2. Select Jupyter Notebook and select Create a new notebook from scratch.
3. Choose Create.
   
4. For Job name, enter a name (for example, myFirstGlueISProject).
5. For IAM Role, choose the role you created (AWSGlueServiceRole-GlueIS).
6. Choose Start notebook job.
   After the notebook is initialized, you can see some of the available magics and a cell with boilerplate code. To view all the magics of interactive sessions, run %help in a cell to print a full list.
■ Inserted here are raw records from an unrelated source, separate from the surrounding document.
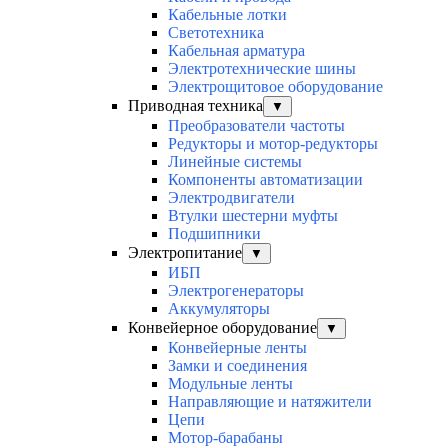
Кабельные лотки
Светотехника
Кабельная арматура
Электротехнические шины
Электрощитовое оборудование
Приводная техника
▼
Преобразователи частоты
Редукторы и мотор-редукторы
Линейные системы
Компоненты автоматизации
Электродвигатели
Втулки шестерни муфты
Подшипники
Электропитание
▼
ИБП
Электрогенераторы
Аккумуляторы
Конвейерное оборудование
▼
Конвейерные ленты
Замки и соединения
Модульные ленты
Направляющие и натяжители
Цепи
Мотор-барабаны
With the exception of %%sql, running a cell of only magics doesn’t start a session, but sets the configuration for the session that starts when you run your first cell of code.For this post, we configure AWS Glue with version 3.0, three G.1X workers, idle timeout, and an Amazon Redshift connection with the help of available magics.
7. Let’s enter the following magics into our first cell and run it:

   %glue_version 3.0
   %number_of_workers 3
   %worker_type G.1X
   %idle_timeout 60
   %connections redshiftServerless

   We get the following response:

   Welcome to the Glue Interactive Sessions Kernel
   For more information on available magic commands, please type %help in any new cell.
   
   Please view our Getting Started page to access the most up-to-date information on the Interactive Sessions kernel: https://docs.aws.amazon.com/glue/latest/dg/interactive-sessions.html
   Installed kernel version: 0.35 
   Setting Glue version to: 3.0
   Previous number of workers: 5
   Setting new number of workers to: 3
   Previous worker type: G.1X
   Setting new worker type to: G.1X
   Current idle_timeout is 2880 minutes.
   idle_timeout has been set to 60 minutes.
   Connections to be included:
   redshiftServerless

8. Let’s run our first code cell (boilerplate code) to start an interactive notebook session within a few seconds:

   import sys
   from awsglue.transforms import *
   from awsglue.utils import getResolvedOptions
   from pyspark.context import SparkContext
   from awsglue.context import GlueContext
   from awsglue.job import Job
     
   sc = SparkContext.getOrCreate()
   glueContext = GlueContext(sc)
   spark = glueContext.spark_session
   job = Job(glueContext)

   We get the following response:

   Authenticating with environment variables and user-defined glue_role_arn:arn:aws:iam::xxxxxxxxxxxx:role/AWSGlueServiceRole-GlueIS
   Attempting to use existing AssumeRole session credentials.
   Trying to create a Glue session for the kernel.
   Worker Type: G.1X
   Number of Workers: 3
   Session ID: 7c9eadb1-9f9b-424f-9fba-d0abc57e610d
   Applying the following default arguments:
   --glue_kernel_version 0.35
   --enable-glue-datacatalog true
   --job-bookmark-option job-bookmark-enable
   Waiting for session 7c9eadb1-9f9b-424f-9fba-d0abc57e610d to get into ready status...
   Session 7c9eadb1-9f9b-424f-9fba-d0abc57e610d has been created

9. Next, read the NYC yellow taxi data from the S3 bucket into an AWS Glue dynamic frame:

   nyc_taxi_trip_input_dyf = glueContext.create_dynamic_frame.from_options(
       connection_type = "s3", 
       connection_options = {
           "paths": ["s3://<your-s3-bucket-name>/nyc_yellow_taxi/"]
       }, 
       format = "parquet",
       transformation_ctx = "nyc_taxi_trip_input_dyf"
   )

   Let’s count the number of rows, look at the schema and a few rows of the dataset.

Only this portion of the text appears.